Exercise material
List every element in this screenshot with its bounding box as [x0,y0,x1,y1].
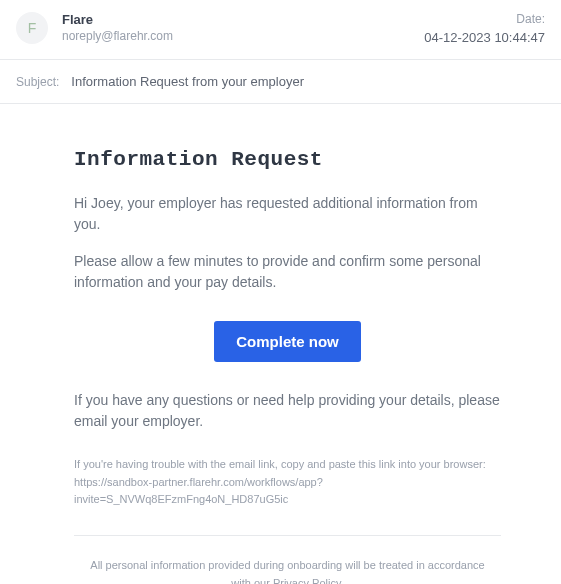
divider [74,535,501,536]
footer: All personal information provided during… [74,556,501,584]
subject-text: Information Request from your employer [71,74,304,89]
date-block: Date: 04-12-2023 10:44:47 [424,12,545,45]
greeting-text: Hi Joey, your employer has requested add… [74,193,501,235]
email-body: Information Request Hi Joey, your employ… [0,104,561,584]
instruction-text: Please allow a few minutes to provide an… [74,251,501,293]
avatar-initial: F [28,20,37,36]
date-label: Date: [424,12,545,26]
trouble-url: https://sandbox-partner.flarehr.com/work… [74,474,495,509]
email-title: Information Request [74,148,501,171]
help-text: If you have any questions or need help p… [74,390,501,432]
sender-avatar: F [16,12,48,44]
privacy-policy-link[interactable]: Privacy Policy [273,577,341,584]
date-value: 04-12-2023 10:44:47 [424,30,545,45]
sender-name: Flare [62,12,424,27]
email-header: F Flare noreply@flarehr.com Date: 04-12-… [0,0,561,60]
disclaimer-post: . [341,577,344,584]
trouble-intro: If you're having trouble with the email … [74,456,495,474]
subject-label: Subject: [16,75,59,89]
disclaimer-line: All personal information provided during… [82,556,493,584]
subject-row: Subject: Information Request from your e… [0,60,561,104]
complete-now-button[interactable]: Complete now [214,321,361,362]
sender-email: noreply@flarehr.com [62,29,424,43]
trouble-block: If you're having trouble with the email … [74,456,501,509]
cta-wrapper: Complete now [74,321,501,362]
sender-block: Flare noreply@flarehr.com [62,12,424,43]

Problem to solve
What is needed is the data above, retyped exactly, with every picture left out.

Finished exercise
List every element in this screenshot with its bounding box as [x0,y0,x1,y1].
divider [74,535,501,536]
footer: All personal information provided during… [74,556,501,584]
subject-text: Information Request from your employer [71,74,304,89]
date-block: Date: 04-12-2023 10:44:47 [424,12,545,45]
greeting-text: Hi Joey, your employer has requested add… [74,193,501,235]
email-body: Information Request Hi Joey, your employ… [0,104,561,584]
instruction-text: Please allow a few minutes to provide an… [74,251,501,293]
avatar-initial: F [28,20,37,36]
date-label: Date: [424,12,545,26]
trouble-url: https://sandbox-partner.flarehr.com/work… [74,474,495,509]
email-title: Information Request [74,148,501,171]
help-text: If you have any questions or need help p… [74,390,501,432]
sender-avatar: F [16,12,48,44]
privacy-policy-link[interactable]: Privacy Policy [273,577,341,584]
date-value: 04-12-2023 10:44:47 [424,30,545,45]
sender-name: Flare [62,12,424,27]
email-header: F Flare noreply@flarehr.com Date: 04-12-… [0,0,561,60]
disclaimer-post: . [341,577,344,584]
trouble-intro: If you're having trouble with the email … [74,456,495,474]
subject-label: Subject: [16,75,59,89]
disclaimer-line: All personal information provided during… [82,556,493,584]
subject-row: Subject: Information Request from your e… [0,60,561,104]
complete-now-button[interactable]: Complete now [214,321,361,362]
sender-email: noreply@flarehr.com [62,29,424,43]
trouble-block: If you're having trouble with the email … [74,456,501,509]
cta-wrapper: Complete now [74,321,501,362]
sender-block: Flare noreply@flarehr.com [62,12,424,43]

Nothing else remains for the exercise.